ORTAK PAYDAMIZ DOĞA

service
Paylaş

Bu Yazıyı Paylaş

veya linki kopyala

 Küçük Menderes Havzası Tarih ve Doğa Katliamına Hayır Platformu, yarın Ödemiş Belediyesi Perşembe Pazarı Sosyal Tesisleri’nde düzenlenecek Altın Madenine Hayır Şenliği’ne hazırlanıyor.

Yarın saat 12.00’den itibaren başlayacak şenlikte Bozdağlar’da ve havzada neden madencilik yapılmaması gerektiği anlatılarak, bölge halkının tepkisi dile getirilecek.

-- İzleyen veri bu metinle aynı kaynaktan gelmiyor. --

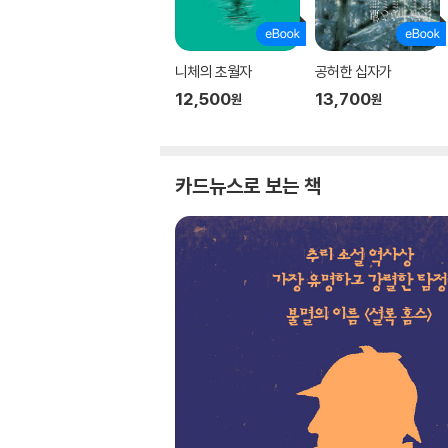
니체의 초월자
공허한 십자가
12,500
13,700
원
원
카드뉴스로 보는 책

Bozdağlar’daki olası madencilik faaliyetlerinin hem Küçük Menderes, hem de Gediz Havzalarını olumsuz etkileyeceğini vurgulayan Küçük Menderes Havzası Tarih ve Doğa Katliamına Hayır Platformu dönem sözcüsü ziraat mühendisi Özkan Akgün, tüm Ödemişlileri şenliğe davet ederek toplumsal duyarlılığın maden girişimlerine karşı en büyük engel olduğunu belirtti.

Gazetemizin sorularını yanıtlayan Akgün, Küçük Menderes Havzası’nın verimli topraklarının herkesin ortak paydası olduğuna dikkati çekti.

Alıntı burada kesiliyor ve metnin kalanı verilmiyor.